Ostara

Ostara
Every Idea is a Seed We Plant

Wednesday, November 26, 2014

Dreaming for others

I have been reconnecting to my spiritual self again, after a long hiatus. My children are 3 and 1 and I am just starting to feel an urge to find myself again versus all energy into the children, they are getting old enough  now that I have *some* (ha, ha) time to me. I am feeling the "call" again. A friend of mine has been having problems conceiving and I am connecting to her so much, perhaps because this is a struggle long past for me. I am seeing me in her so much--the connections seems uncanny as we dive into it.
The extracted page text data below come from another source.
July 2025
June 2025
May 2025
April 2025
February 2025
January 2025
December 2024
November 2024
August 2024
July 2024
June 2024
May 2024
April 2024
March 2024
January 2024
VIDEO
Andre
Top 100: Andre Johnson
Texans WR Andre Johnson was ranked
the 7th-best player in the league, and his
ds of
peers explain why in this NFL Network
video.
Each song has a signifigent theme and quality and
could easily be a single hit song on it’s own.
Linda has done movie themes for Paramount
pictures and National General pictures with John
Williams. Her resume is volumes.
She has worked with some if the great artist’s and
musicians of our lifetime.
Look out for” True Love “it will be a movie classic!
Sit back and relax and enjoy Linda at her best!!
It is amazing how much Mother affects Motherhood. There is a deep seed of hurt between her and her Mom, as there was with mine.  I am actually having dreams now about her and her Mother dynamic. whacky & cool.

I had a dream last night about a woman who was pregnant & I went over and saw her swollen belly and started crying. There was another woman there too. Watching " I "was so sad and hurt that the baby was not mine & then I saw on her ears, pearl earnings--I recognized them immediately as earnings that held value for me--Mother's Pearls. In my dream the woman who stood watching and observing said "she thinks his name is Danny but I don't". The voice in my dream cried more and silently inside said "Yes, yes. Daniel for a boy or Danniel for a girl"--that is the name for my baby".
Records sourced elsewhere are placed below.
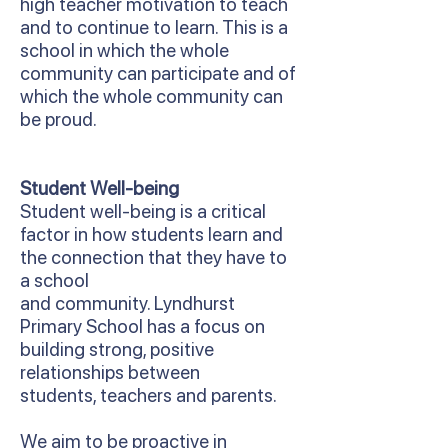
high teacher motivation to teach
and to continue to learn. This is a
school in which the whole
community can participate and of
which the whole community can
be proud.
Student Well-being
Student well-being is a critical
factor in how students learn and
the connection that they have to
a school
and community. Lyndhurst
Primary School has a focus on
building strong, positive
relationships between
students, teachers and parents.
We aim to be proactive in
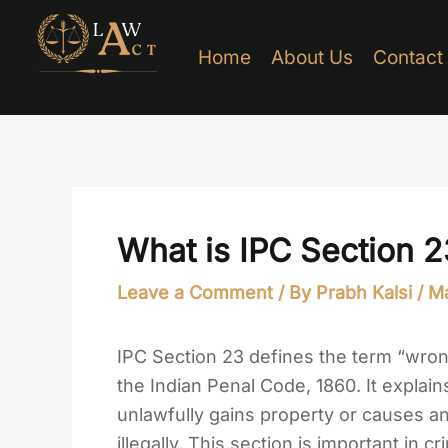
Skip
to
Home
About Us
Contact
content
What is IPC Section 2
Leave a Comment
/ By
Prabh Kalsi
/
Ma
IPC Section 23 defines the term “wron
the Indian Penal Code, 1860. It explai
unlawfully gains property or causes a
illegally. This section is important in c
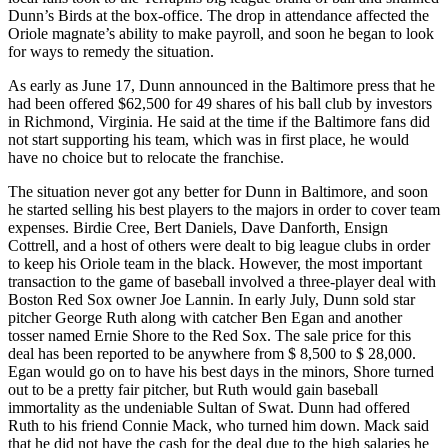
Dunn’s Birds at the box-office. The drop in attendance affected the
Oriole magnate’s ability to make payroll, and soon he began to look
for ways to remedy the situation.
As early as June 17, Dunn announced in the Baltimore press that he
had been offered $62,500 for 49 shares of his ball club by investors
in Richmond, Virginia. He said at the time if the Baltimore fans did
not start supporting his team, which was in first place, he would
have no choice but to relocate the franchise.
The situation never got any better for Dunn in Baltimore, and soon
he started selling his best players to the majors in order to cover team
expenses. Birdie Cree, Bert Daniels, Dave Danforth, Ensign
Cottrell, and a host of others were dealt to big league clubs in order
to keep his Oriole team in the black. However, the most important
transaction to the game of baseball involved a three-player deal with
Boston Red Sox owner Joe Lannin. In early July, Dunn sold star
pitcher George Ruth along with catcher Ben Egan and another
tosser named Ernie Shore to the Red Sox. The sale price for this
deal has been reported to be anywhere from $ 8,500 to $ 28,000.
Egan would go on to have his best days in the minors, Shore turned
out to be a pretty fair pitcher, but Ruth would gain baseball
immortality as the undeniable Sultan of Swat. Dunn had offered
Ruth to his friend Connie Mack, who turned him down. Mack said
that he did not have the cash for the deal due to the high salaries he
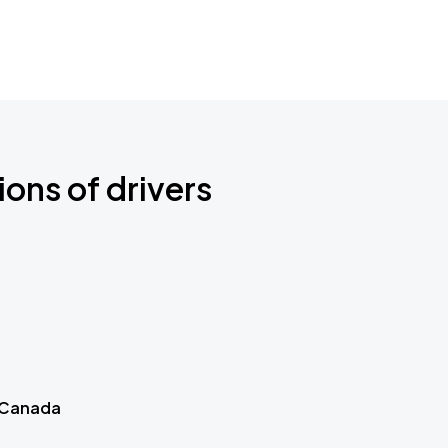
ions of drivers
 Canada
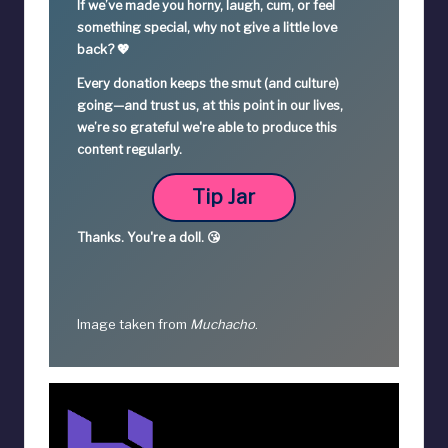
If we’ve made you horny, laugh, cum, or feel
something special,
why not give a little love
back? 💖
Every donation keeps the smut (and culture)
going—
and trust us, at this point in our lives,
we’re so grateful we're able to produce this
content regularly.
Tip Jar
Thanks.
You're a
doll. 😘
Image taken from
Muchacho
.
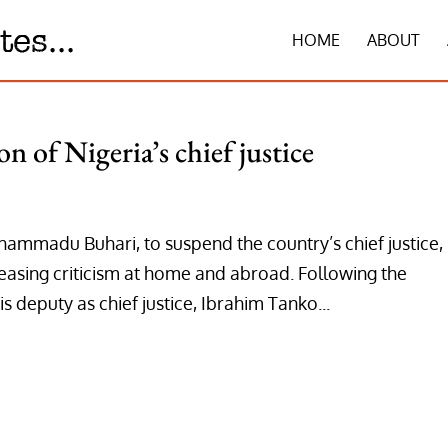
HOME
ABOUT
n of Nigeria’s chief justice
hammadu Buhari, to suspend the country’s chief justice,
asing criticism at home and abroad. Following the
is deputy as chief justice, Ibrahim Tanko...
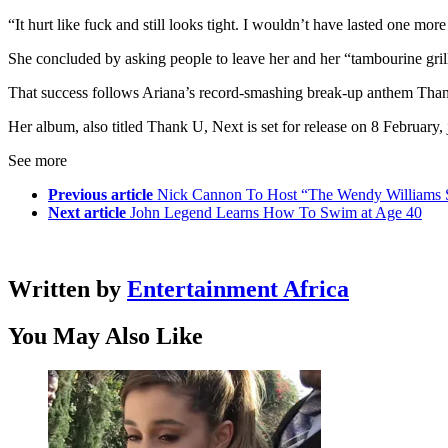
“It hurt like fuck and still looks tight. I wouldn’t have lasted one more
She concluded by asking people to leave her and her “tambourine gril
That success follows Ariana’s record-smashing break-up anthem Thank
Her album, also titled Thank U, Next is set for release on 8 February, 
See more
Previous article
Nick Cannon To Host “The Wendy Williams
Next article
John Legend Learns How To Swim at Age 40
Written by
Entertainment Africa
You May Also Like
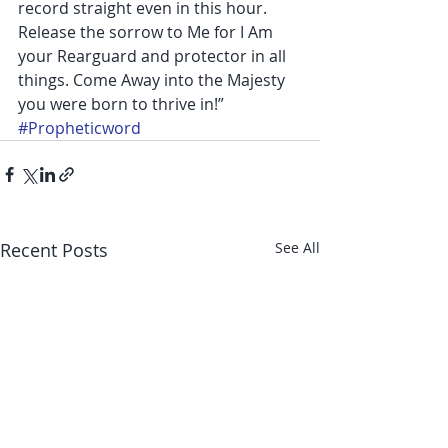
record straight even in this hour. 
Release the sorrow to Me for I Am 
your Rearguard and protector in all 
things. Come Away into the Majesty 
you were born to thrive in!”
#Propheticword
Recent Posts
See All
Now, I do NOT want to be pregnant so the dream spooked me a little.  As I look back I was the third woman watching and the voice of "I" was my friend. Then I thought of  how Daniel was the Angel of Marriage and I thought of my friend and her struggle to have their second baby. I think somehow the Mother and Husband must be conflicting for Daniel and Mother to be in same dream.   I looked up the definition of the baby name:

Origin of the name Daniel:

Derived from the Hebrew dāni’ēl (God is my judge). The name is borne in the Bible by a Hebrew prophet whose faith kept him from harm in a den of hungry lions

It is interesting too, that it is a Hebrew name since her ancestry is Jewish. I know that she is strugling with her Mother and it has affected her solar plexus--center of "I AM". I see her struggling to define herself as Mother in the context of her own struggle with her Mother--and a struggle with her faith somehow. All I know is that she and her Mom have  not spoken in a year. I too went through this so I can relate. I see the pearls as a symbol of healing for her and her Mother.  A bridge or connection to begin the path of healing. I know that all stones, silver, gold, etc hold energy and can be cleansed and cleared energetically. This is a great site I just found--

http://www.psychic-revelation.com/reference/a_d/crystals/charging_cleansing_crystals.html
Pearl - White: Recharge white pearls in waxing moonlight once a month.